Hi I'm asking this in context of this:
Suppose we have non-elementary integral $\chi(x) = \int K(x)dx$ and we want to find
$$\int^b_aK(x)dx$$
Now lets say there is some function $F(x)$ which has elementary integral $\int F(x)$
such that $K(x) + F(x) $ has elementary integral so we can do this :
$$\int^b_aK(x)dx = \int^b_a(K(x)+0)dx$$
$$ = \int^b_a(K(x)+ F(x) - F(x))dx$$
$$=\int^b_aK(x)+ F(x)dx + \int^b_a-F(x)dx$$
Maybe $\int^b_a K(x) + F(x)dx$ is not elementary but lets say I dilute this condition to there exist some definite integral property transformation or substitution which allows us to arrive at numerical value for e.g just like $\int \ln(\sin(x))dx$ which is non-elementary according to WolframAlpha but it gives into some computable value for appropriate limits like
$\int^{\pi/2}_0 \ln(\sin(x))dx$
So my end goal goal is converting $\int^b_a K(x) + F(x)dx$ into some function like that atleast.

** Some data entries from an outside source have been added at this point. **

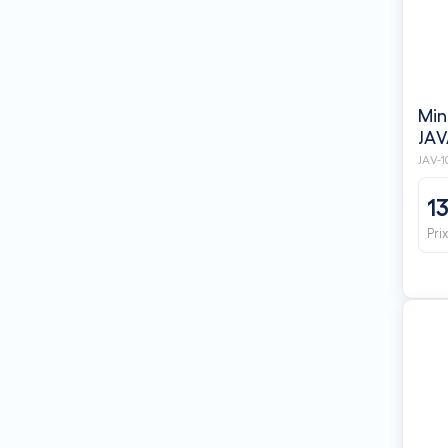
Min
JA
JAV-1
1
Pri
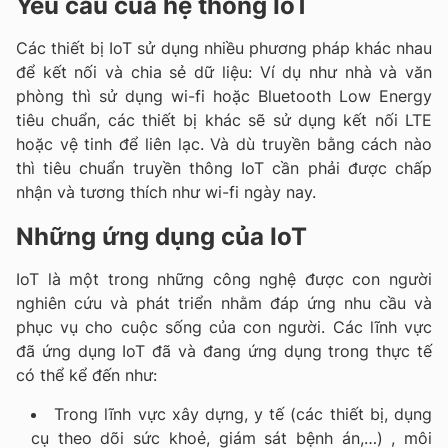
Yêu cầu của hệ thống IoT
Các thiết bị IoT sử dụng nhiều phương pháp khác nhau
để kết nối và chia sẻ dữ liệu: Ví dụ như nhà và văn
phòng thì sử dụng wi-fi hoặc Bluetooth Low Energy
tiêu chuẩn, các thiết bị khác sẽ sử dụng kết nối LTE
hoặc vệ tinh để liên lạc. Và dù truyền bằng cách nào
thì tiêu chuẩn truyền thông IoT cần phải được chấp
nhận và tương thích như wi-fi ngày nay.
Những ứng dụng của IoT
IoT là một trong những công nghệ được con người
nghiên cứu và phát triển nhằm đáp ứng nhu cầu và
phục vụ cho cuộc sống của con người. Các lĩnh vực
đã ứng dụng IoT đã và đang ứng dụng trong thực tế
có thể kể đến như:
Trong lĩnh vực xây dựng, y tế (các thiết bị, dụng
cụ theo dõi sức khoẻ, giám sát bệnh án,…) , môi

I'm not familiar with the deeper details of definite integration. I only want to show that one of the assumptions in your question is wrong and that there are at least some cases (maybe single cases) where a definite non-elementary integral can be evaluated without special functions.

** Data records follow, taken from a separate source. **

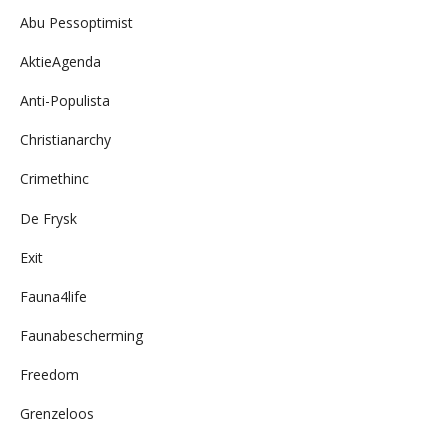
Abu Pessoptimist
AktieAgenda
Anti-Populista
Christianarchy
Crimethinc
De Frysk
Exit
Fauna4life
Faunabescherming
Freedom
Grenzeloos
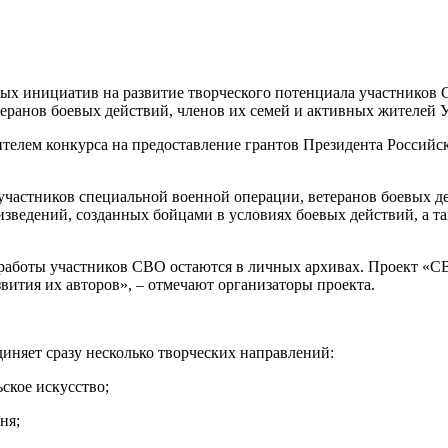
ых инициатив на развитие творческого потенциала участников 
еранов боевых действий, членов их семей и активных жителей 
елем конкурса на предоставление грантов Президента Российск
участников специальной военной операции, ветеранов боевых д
изведений, созданных бойцами в условиях боевых действий, а т
работы участников СВО остаются в личных архивах. Проект «СВ
звития их авторов», – отмечают организаторы проекта.
диняет сразу несколько творческих направлений:
ьское искусство;
ня;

1.) The set of all elementary functions is closed regarding addition (It is an algebraically closed field.). $\int K(x)+F(x)\ dx=\int K(x)\ dx+\int F(x)\ dx$ cannot be elementary therefore. Your prerequisite "such that $K(x)+F(x)$ has elementary integral" is wrong therefore.
2.) Definite integrals can be calculated also by other methods than indefinite integration.

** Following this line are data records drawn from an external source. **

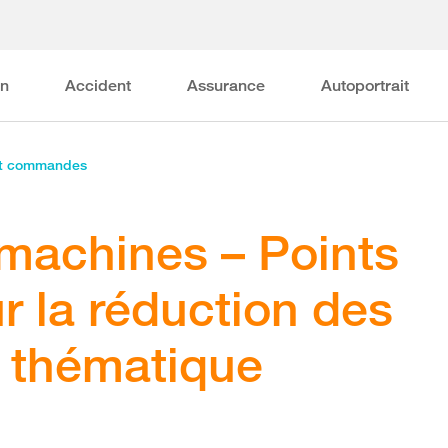
on
Accident
Assurance
Autoportrait
et commandes
 machines – Points
r la réduction des
e thématique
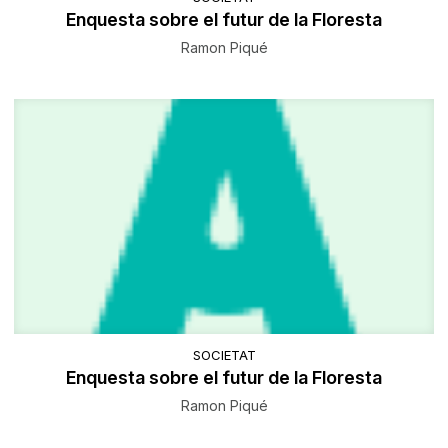
Enquesta sobre el futur de la Floresta
Ramon Piqué
SOCIETAT
Enquesta sobre el futur de la Floresta
Ramon Piqué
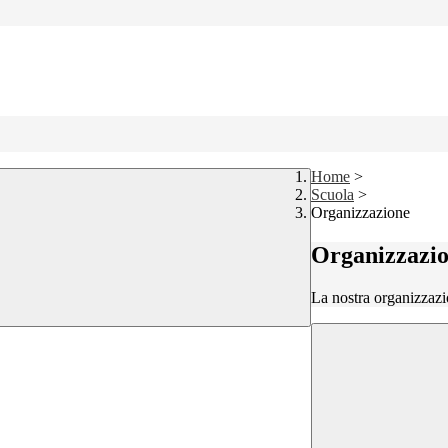
Home
>
Scuola
>
Organizzazione
Organizzazi
La nostra organizzazi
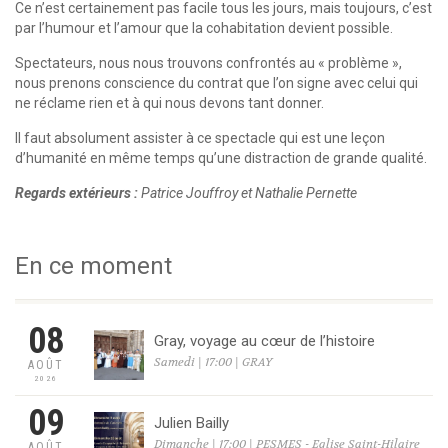
Ce n’est certainement pas facile tous les jours, mais toujours, c’est
par l’humour et l’amour que la cohabitation devient possible.
Spectateurs, nous nous trouvons confrontés au « problème »,
nous prenons conscience du contrat que l’on signe avec celui qui
ne réclame rien et à qui nous devons tant donner.
Il faut absolument assister à ce spectacle qui est une leçon
d’humanité en même temps qu’une distraction de grande qualité.
Regards extérieurs :
Patrice Jouffroy et Nathalie Pernette
En ce moment
08
Gray, voyage au cœur de l’histoire
Samedi | 17:00 | GRAY
AOÛT
2026
09
Julien Bailly
Dimanche | 17:00 | PESMES - Eglise Saint-Hilaire
AOÛT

Lichtblau, D.: Symbolic definite integration: methods and open issues. ACM Communications in Computer Algebra 45 (2011) (1/2) 1-16
Raab, C. G.: Definite Integration in Differential Fields. PhD thesis Johannes Kepler University Linz, Austria, 2012
Algorithms for symbolic definite integration?
Davenport, G.: An Exploration of Three Related Parametric Definite Integrals. 2016
Davenport, G.: The Difficulties of Definite Integration
A non-elementary definite integral and therefore a sum of an elementary and a non-elementary definite integral can therefore be evaluated in some cases without special functions.
Nyblom, M. A.: On the evaluation of a definite integral involving nested square root functions. Rocky Mountain J. Math. 37 (2007) 4 1301-1304
3.) One could ask: Is there a theory of integration in elementary terms for definite integrals? But it seems there is no such theory.
4.) The value of a definite integral is a number. One could ask if this number can be an elementary number. But that's a completely different mathematical problem.